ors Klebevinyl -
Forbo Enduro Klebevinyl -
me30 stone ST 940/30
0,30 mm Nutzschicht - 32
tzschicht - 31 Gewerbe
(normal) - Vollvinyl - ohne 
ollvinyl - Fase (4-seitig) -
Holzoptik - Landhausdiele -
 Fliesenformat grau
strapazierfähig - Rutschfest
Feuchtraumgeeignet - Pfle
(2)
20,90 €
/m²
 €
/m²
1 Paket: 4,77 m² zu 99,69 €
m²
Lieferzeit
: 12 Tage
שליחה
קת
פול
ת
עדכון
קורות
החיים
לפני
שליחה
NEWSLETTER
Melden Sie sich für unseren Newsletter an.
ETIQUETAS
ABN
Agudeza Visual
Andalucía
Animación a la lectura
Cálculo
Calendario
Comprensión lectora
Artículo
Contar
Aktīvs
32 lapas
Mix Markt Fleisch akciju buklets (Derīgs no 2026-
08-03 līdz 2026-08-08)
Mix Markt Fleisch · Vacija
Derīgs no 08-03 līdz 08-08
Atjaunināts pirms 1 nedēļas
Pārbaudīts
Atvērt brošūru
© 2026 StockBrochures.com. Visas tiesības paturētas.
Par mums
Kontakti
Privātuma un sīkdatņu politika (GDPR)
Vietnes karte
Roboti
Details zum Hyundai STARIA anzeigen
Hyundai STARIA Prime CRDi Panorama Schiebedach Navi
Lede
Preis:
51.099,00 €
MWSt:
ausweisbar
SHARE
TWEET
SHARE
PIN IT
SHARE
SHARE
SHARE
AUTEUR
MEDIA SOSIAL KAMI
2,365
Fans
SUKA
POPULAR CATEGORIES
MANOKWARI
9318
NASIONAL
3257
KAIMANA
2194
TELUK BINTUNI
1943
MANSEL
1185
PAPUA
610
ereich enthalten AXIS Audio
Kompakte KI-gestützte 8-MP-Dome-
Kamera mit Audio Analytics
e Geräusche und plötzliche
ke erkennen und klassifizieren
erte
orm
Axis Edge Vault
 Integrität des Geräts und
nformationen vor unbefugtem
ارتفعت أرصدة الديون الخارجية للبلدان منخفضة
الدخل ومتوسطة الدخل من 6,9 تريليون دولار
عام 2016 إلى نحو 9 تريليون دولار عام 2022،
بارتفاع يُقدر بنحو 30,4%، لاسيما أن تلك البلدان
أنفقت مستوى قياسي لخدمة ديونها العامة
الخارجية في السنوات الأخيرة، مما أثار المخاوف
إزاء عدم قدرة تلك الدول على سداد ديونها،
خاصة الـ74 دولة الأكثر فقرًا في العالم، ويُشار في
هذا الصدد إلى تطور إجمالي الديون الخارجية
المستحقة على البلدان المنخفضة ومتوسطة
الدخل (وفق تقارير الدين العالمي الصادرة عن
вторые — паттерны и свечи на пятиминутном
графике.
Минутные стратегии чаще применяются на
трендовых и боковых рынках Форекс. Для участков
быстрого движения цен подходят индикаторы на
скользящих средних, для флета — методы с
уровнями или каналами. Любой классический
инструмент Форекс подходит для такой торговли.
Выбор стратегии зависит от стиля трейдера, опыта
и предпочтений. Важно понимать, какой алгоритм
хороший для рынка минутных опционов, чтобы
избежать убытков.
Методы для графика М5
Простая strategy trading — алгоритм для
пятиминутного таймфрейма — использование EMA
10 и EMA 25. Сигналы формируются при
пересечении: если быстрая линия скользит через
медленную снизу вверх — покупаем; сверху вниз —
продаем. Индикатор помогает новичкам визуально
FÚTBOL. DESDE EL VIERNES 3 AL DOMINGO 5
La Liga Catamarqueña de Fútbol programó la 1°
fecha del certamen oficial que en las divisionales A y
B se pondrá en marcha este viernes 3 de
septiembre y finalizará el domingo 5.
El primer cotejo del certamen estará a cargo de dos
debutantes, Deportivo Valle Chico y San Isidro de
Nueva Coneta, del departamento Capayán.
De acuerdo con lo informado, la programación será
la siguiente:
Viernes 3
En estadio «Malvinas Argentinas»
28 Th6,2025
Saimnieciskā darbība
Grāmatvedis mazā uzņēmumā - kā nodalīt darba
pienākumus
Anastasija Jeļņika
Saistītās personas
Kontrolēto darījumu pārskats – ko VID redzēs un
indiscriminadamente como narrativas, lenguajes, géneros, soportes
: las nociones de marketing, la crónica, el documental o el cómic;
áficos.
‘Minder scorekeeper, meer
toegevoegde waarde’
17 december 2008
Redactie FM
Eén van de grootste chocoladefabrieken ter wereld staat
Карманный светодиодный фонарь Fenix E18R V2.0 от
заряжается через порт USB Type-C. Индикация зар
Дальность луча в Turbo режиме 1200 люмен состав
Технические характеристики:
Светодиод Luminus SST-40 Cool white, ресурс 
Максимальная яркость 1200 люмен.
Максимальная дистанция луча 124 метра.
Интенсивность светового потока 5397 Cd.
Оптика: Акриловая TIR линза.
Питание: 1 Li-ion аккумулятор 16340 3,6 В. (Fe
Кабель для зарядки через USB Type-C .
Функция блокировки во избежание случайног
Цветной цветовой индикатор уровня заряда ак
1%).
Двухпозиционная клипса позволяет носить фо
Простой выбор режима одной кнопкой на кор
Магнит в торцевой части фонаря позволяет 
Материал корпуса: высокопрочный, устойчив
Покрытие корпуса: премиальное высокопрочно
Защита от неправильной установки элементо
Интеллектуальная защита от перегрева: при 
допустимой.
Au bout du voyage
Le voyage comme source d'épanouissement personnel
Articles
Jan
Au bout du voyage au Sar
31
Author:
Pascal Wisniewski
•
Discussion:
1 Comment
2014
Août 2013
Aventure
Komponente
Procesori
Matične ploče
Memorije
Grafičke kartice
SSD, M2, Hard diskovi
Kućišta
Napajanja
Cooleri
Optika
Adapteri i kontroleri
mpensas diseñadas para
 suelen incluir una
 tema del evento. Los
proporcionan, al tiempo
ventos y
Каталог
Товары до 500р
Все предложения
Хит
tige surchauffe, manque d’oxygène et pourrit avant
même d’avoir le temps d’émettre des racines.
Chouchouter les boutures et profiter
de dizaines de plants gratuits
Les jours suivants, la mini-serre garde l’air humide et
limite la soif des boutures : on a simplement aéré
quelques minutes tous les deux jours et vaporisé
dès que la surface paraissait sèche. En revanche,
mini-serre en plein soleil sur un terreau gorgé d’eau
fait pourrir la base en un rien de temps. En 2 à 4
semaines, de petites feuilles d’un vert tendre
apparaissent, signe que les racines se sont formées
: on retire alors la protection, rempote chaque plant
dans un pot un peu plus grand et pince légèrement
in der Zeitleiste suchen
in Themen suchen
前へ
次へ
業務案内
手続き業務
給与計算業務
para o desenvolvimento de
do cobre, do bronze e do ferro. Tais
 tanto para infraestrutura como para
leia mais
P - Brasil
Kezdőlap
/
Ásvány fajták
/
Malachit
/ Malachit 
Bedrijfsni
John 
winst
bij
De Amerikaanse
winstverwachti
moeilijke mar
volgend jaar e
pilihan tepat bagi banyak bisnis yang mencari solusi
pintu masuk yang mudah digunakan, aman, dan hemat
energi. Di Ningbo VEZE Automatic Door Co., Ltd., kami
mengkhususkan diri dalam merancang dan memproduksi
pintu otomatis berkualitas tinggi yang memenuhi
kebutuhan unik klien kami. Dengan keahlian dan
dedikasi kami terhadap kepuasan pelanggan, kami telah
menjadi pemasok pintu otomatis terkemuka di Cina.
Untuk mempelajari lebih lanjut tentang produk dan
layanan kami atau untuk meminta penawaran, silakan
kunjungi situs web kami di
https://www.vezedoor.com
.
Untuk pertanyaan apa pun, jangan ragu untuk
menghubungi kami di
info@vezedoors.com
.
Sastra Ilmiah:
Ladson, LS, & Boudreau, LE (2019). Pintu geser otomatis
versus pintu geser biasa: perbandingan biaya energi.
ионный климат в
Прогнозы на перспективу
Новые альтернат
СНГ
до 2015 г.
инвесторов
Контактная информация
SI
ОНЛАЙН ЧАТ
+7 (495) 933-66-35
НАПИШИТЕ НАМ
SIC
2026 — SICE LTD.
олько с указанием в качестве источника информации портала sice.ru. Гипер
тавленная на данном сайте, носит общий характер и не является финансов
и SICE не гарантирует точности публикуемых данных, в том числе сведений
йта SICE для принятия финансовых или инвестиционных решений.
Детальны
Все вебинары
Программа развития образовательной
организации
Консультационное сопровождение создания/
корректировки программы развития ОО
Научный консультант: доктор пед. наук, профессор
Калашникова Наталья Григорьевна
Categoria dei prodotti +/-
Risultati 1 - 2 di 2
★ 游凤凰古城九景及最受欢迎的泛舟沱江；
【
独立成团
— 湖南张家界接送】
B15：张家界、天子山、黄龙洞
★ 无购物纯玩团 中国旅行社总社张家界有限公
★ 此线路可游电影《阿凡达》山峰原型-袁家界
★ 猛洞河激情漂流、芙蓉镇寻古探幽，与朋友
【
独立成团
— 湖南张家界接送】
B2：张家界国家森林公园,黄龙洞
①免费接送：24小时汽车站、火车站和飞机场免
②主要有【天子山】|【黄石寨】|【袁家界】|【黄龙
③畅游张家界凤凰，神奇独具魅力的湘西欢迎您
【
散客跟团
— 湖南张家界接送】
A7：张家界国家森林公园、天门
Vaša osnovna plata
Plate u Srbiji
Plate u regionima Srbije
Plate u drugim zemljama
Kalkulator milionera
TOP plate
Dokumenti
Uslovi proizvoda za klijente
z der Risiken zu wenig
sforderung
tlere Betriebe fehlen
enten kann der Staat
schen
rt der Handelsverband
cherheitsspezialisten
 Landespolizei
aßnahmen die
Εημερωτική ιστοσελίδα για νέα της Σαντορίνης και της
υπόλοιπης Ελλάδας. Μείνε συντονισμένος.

+ + + + +

* _Your task_: Look above for the line holding "pintu otomatis berkualitas" and the line holding "Прогнозы на перспективу", then output exactly those two lines and every line between them, nothing more.

* _Exercise response_:
pintu otomatis berkualitas tinggi yang memenuhi
kebutuhan unik klien kami. Dengan keahlian dan
dedikasi kami terhadap kepuasan pelanggan, kami telah
menjadi pemasok pintu otomatis terkemuka di Cina.
Untuk mempelajari lebih lanjut tentang produk dan
layanan kami atau untuk meminta penawaran, silakan
kunjungi situs web kami di
https://www.vezedoor.com
.
Untuk pertanyaan apa pun, jangan ragu untuk
menghubungi kami di
info@vezedoors.com
.
Sastra Ilmiah:
Ladson, LS, & Boudreau, LE (2019). Pintu geser otomatis
versus pintu geser biasa: perbandingan biaya energi.
ионный климат в
Прогнозы на перспективу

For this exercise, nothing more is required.